BBC News
Friday, 28 November, 2003

Gay Cubans fight own Aids battle

 
                          By Stephen Gibbs
                          BBC Correspondent in Cuba

                 Take an evening stroll down the Malecon, Havana's crumbling
                 seafront promenade, and you will eventually come across a
                 large crowd.

                 Get a little closer, and you will see that it is made up of young
                 Cubans. All men.

                 The spot, just in front of the grand Hotel Nacional, has
                 become the main meeting point for Havana's homosexuals.

                 The fact that they are there at all reflects a marked change in
                 Cuban society.

                 In the 1970s, being openly gay on this communist island would
                 have made your life extremely difficult.

                 Homosexuality, like religion, was considered "anti-revolutionary".
                 Notoriously, some gays were forced to work in labour camps.
                 Others fled the country.

                 Aids threat

                 Now homosexuals are tolerated, if not fully accepted.

                 There are no gay bars or discos in Havana - one reason why so
                 many gay men congregate on the Malecon.

                 Most of those there when I visited seemed to accept that they
                 are no longer victimised by the government. But they are
                 becoming victims of another kind.

                 Two-thirds of all Cubans with Aids are homosexual men.

                 Fortunately the number is still very small. Cuba has one of the
                 very lowest HIV infection rates in the world.

                 That is thanks to a controversial quarantine policy in the early
                 1980s, an excellent public health system, and a largely
                 non-travelling, non-drug-injecting population.

                 But it is rising. And it is rising fastest among gay men.

                 Helping themselves

                 Cubans who work with Aids patients have expressed concern
                 that this still homophobic society is not doing enough to educate
                 the people who are affected most by Aids.

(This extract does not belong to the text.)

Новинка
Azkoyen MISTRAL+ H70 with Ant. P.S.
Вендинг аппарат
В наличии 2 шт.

                 Alberto Rosabal works at the Los Cocos Sanitorium, where many
                 of those from Havana who have tested HIV-positive live. Eighty
                 percent of the residents are gay men.

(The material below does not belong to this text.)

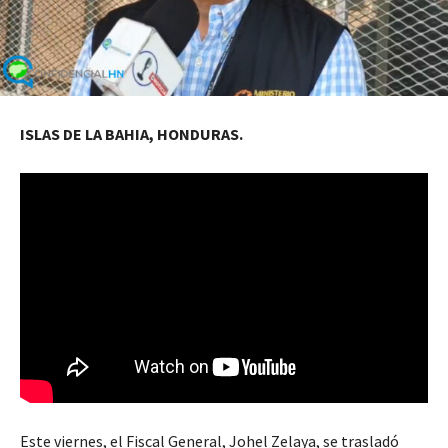
ISLAS DE LA BAHIA, HONDURAS.
Este viernes, el Fiscal General, Johel Zelaya, se trasladó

                 "I think that our society is not prepared to speak freely about
                 gays, about gay activity, about the gay risk of having HIV," he
                 says.

                 "Maybe it is because of our historic origins from Spain and
                 Africa, but almost all the population have homophobia as
                 a rule in their minds."

                 It is noticeable that in the lobby of Cuba's national Aids prevention
                 office, there are several posters on display portraying attractive
                 heterosexual couples. None showing gay men.

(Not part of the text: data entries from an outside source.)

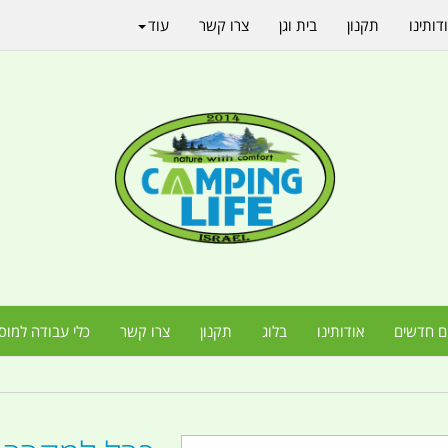
דותינו
תקנון
בית וגן
צרו קשר
עוד
ם חדשים
אודותינו
בלוג
תקנון
צרו קשר
כלי עבודה למוס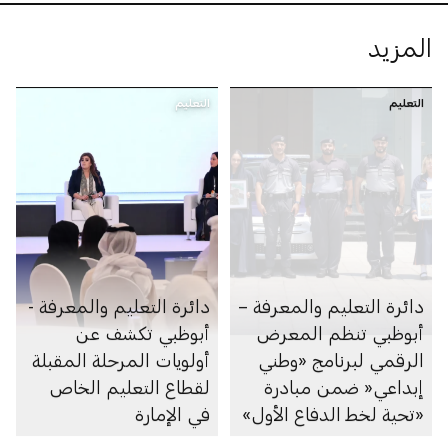
المزيد
التعليم
التعليم
دائرة التعليم والمعرفة –
دائرة التعليم والمعرفة -
أبوظبي تنظم المعرض
أبوظبي تكشف عن
الرقمي لبرنامج «وطني
أولويات المرحلة المقبلة
إبداعي« ضمن مبادرة
لقطاع التعليم الخاص
«تحية لخط الدفاع الأول»
في الإمارة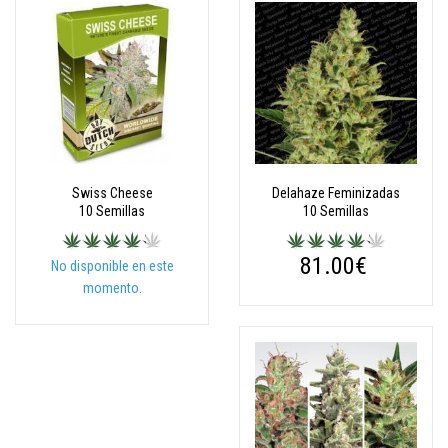
Swiss Cheese
Delahaze Feminizadas
10 Semillas
10 Semillas
81.00€
No disponible en este
momento.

                 It is Havana's homosexuals themselves who are taking charge of
                 informing their own community of the dangers of Aids.

                 Reluctance to use condoms

                 Most evenings a small group of them heads out to the city's parks.

                 In a project back by Cuba's public health ministry, they hand out
                 condoms and advice to the gay men that frequent the area. Many
                 of those they talk to are prostitutes - young men taking
                 advantage of one side of Cuba's expanding tourism industry.

                 Manuel, one of the volunteers, says that in a country so proud to
                 be almost Aids-free, there is a remarkably casual attitude
                 towards safe sex.

                 All Cuban men, he adds, are reluctant to use condoms - "a macho
                 thing," he believes. "My work is to make sure people know the
                 risks they are facing."

                 His is a small, but important, effort - trying to ensure that the
                 battle which Cuba thought it had won, is not belatedly lost.